There are two reasons for the TFG’s blunders: the first being that even if there is a shred of honesty in the powers-to-be, their approaches are reminiscent of past decisions that failed the society. Instead of vesting in a process that not only makes sense but also enhances economic activity and contributes to making peoples’ lives a little easier, they are choosing to impose their will upon the society. The various TFG ministers had all the time in the world to plan and analyze the needs of their portfolios and upon arrival in Mogadishu put forth concrete plans for the public to see which would translate into the existence of actual vision, mission and tangible intentions and plans to move the country forward. They are reacting to events instead of leading them and their reactions are usually going against the current and result in more negative reactions. Isn’t that what brought down Siyad Barre?

 

Economic doldrums and Environmental Degradation

The direct results attributable to misdirected policies, corruption and mismanagement is the invariable erosion of Somalia’s economic potential. The prevalence of degeneracy and misappropriation of public funds segregated for specific projects drained the resources. The government was resolved to keep a number of industries and agricultural projects that could not pay for themselves let alone bring in a profit. The Urea Production Plant, the Refinery, the Spare Parts factory and the Medicine and Medical Supplements Factory are only a few of the industrial projects that were built and kept painfully limping on for political purposes. Most of them were established with aid money running for a number of years but the funds allocated for the operation, maintenance and personnel training were diverted with only insufficient trickles going into the projects. Other industrial projects that were viable, profitable and easy to maintain were slowly rusting away and collecting dust as funds dried up as a result of corruption and mismanagement. These industries include; the Tomato Factory, the Pots and Pans factory, The Cement factory, Balad clothing Plant, and SNAI BIASA.

 

A development policy plan is crucial before daydreams of major projects become the objects of reality. That plan has to conform to the capacity of the nation in terms of technical know-how, local availability of raw material and the existence of markets for its products. The omission of these considerations in the plans is neither realistic nor logical. The TFG, though, has to contend with more than just the development of the national development policy.
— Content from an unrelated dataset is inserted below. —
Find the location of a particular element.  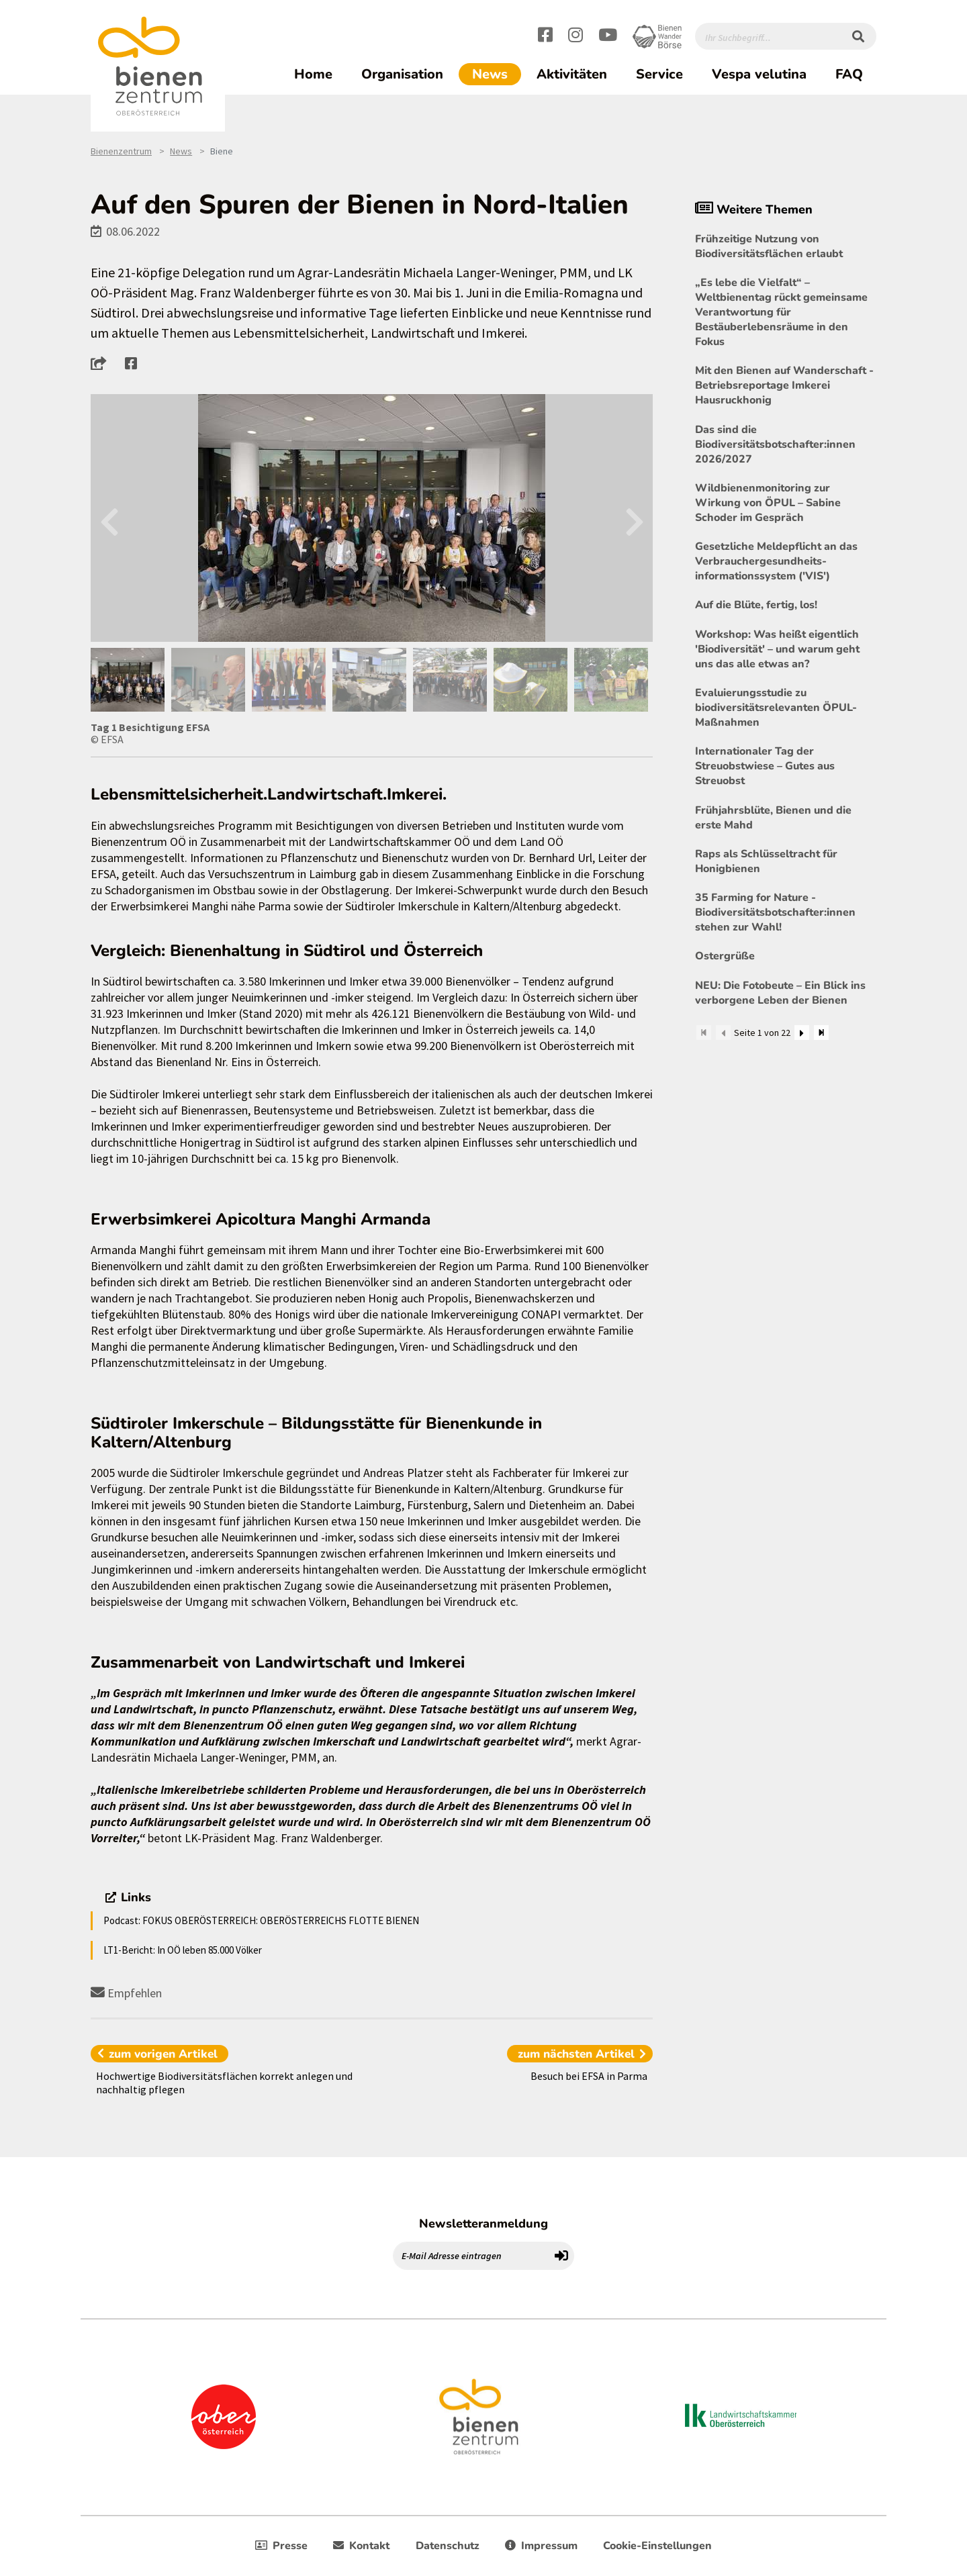 Das sind die Biodiversitätsbotschafter:innen 2026/2027 is located at coordinates (775, 444).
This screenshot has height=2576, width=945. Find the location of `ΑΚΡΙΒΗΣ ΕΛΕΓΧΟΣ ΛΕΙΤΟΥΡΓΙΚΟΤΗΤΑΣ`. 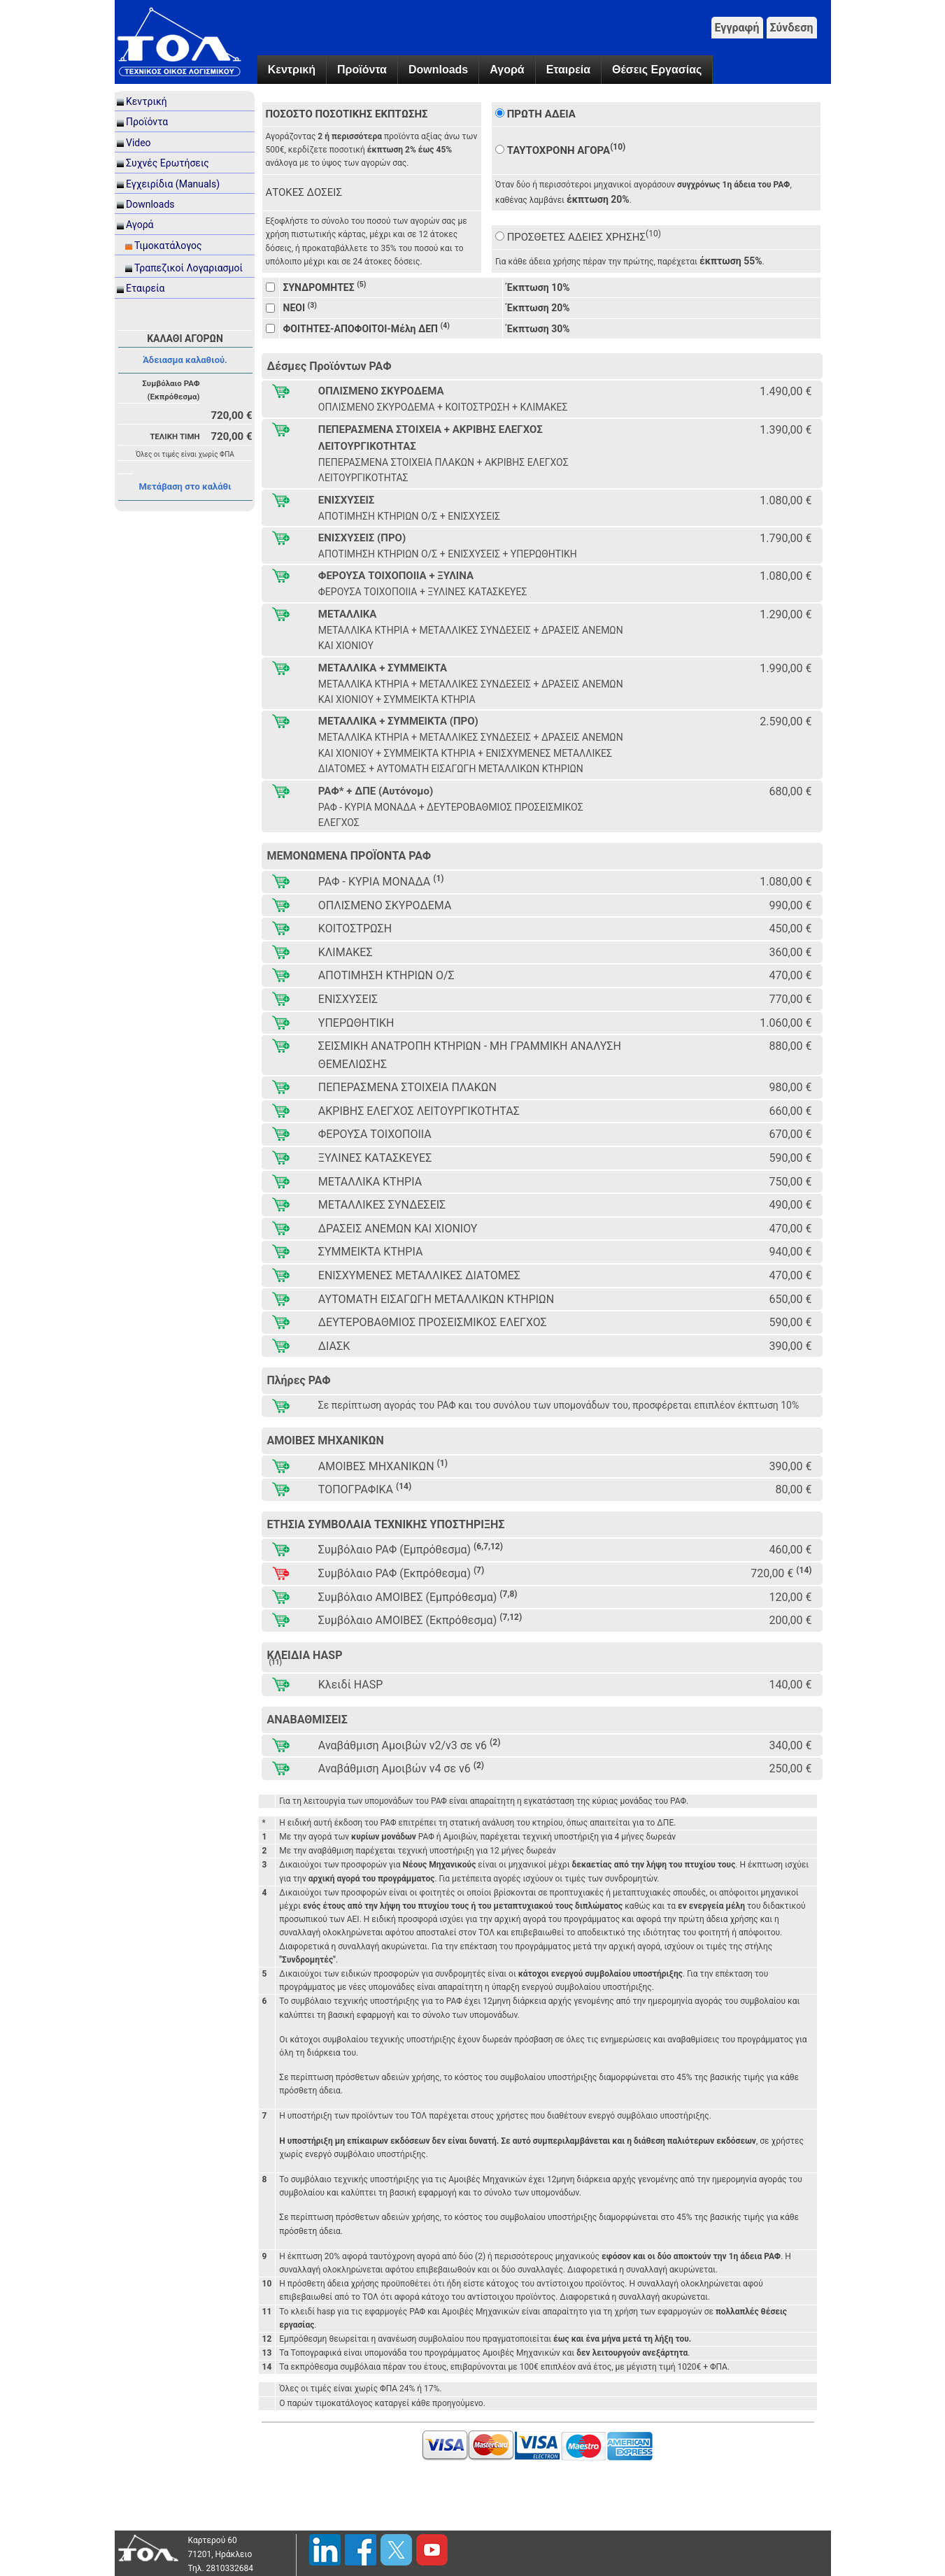 ΑΚΡΙΒΗΣ ΕΛΕΓΧΟΣ ΛΕΙΤΟΥΡΓΙΚΟΤΗΤΑΣ is located at coordinates (419, 1111). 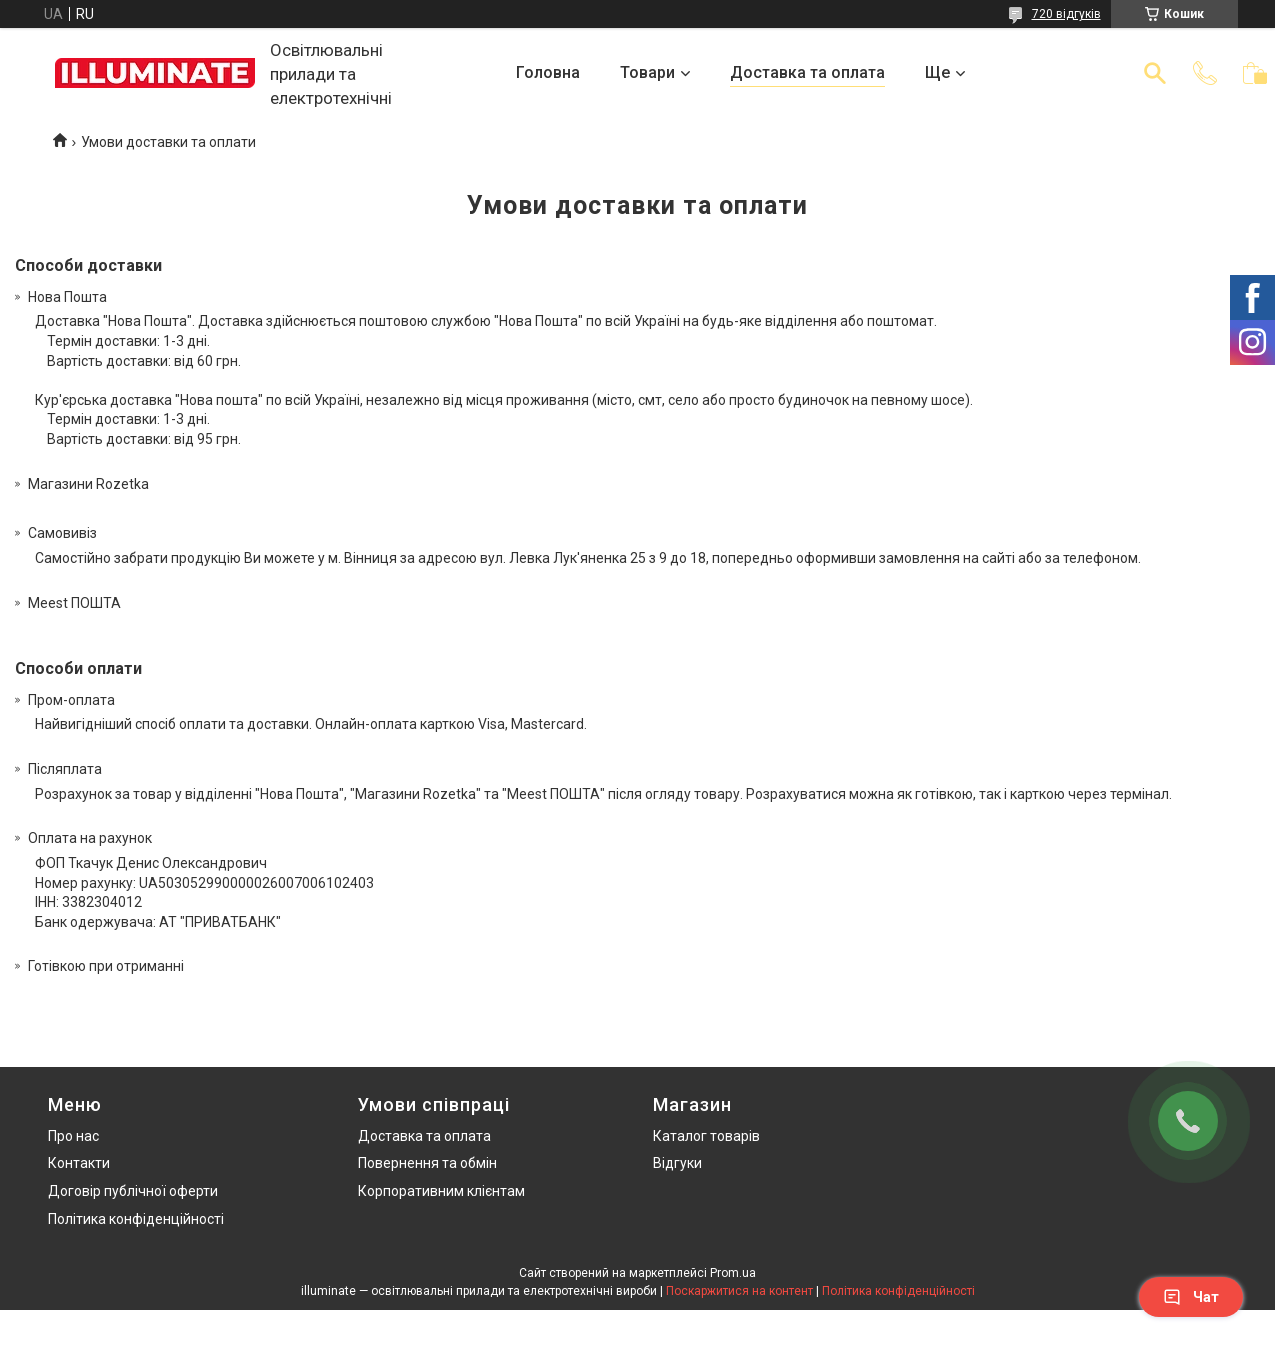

The attitudes of the society and their understanding of the real ownership of public property and the consequent impairments from that attitude have to be reversed.

 

So much damage has been done not only to the environment but also to the existing infrastructure. The trade in charcoal denuded the environment. Water pipes and electric lines have been dug up and sold as parts or just for the iron and copper content; industries have been disassembled and sold for scrap; monuments have been brought down for sale; schools and universities have been robbed with nothing standing except empty walls. The entire nation has been dismembered. The challenges ahead of the TFG are insurmountable. Pondering upon the form of social ignorance it took to inflict that magnitude of ruin on a nation’s public property points also to the extensiveness of the task facing the TFG. In contrast, public properties in Somaliland faired extremely better. Institutions such as Amoud Secondary School, Sheikh Secondary School, 1st July Secondary School and schools and institutions in Burao, Las Anood, Erigabo and others places remained intact protected and cared for by the communities in their vicinity. As peace took root, many of these institutions were turned into centers of higher education.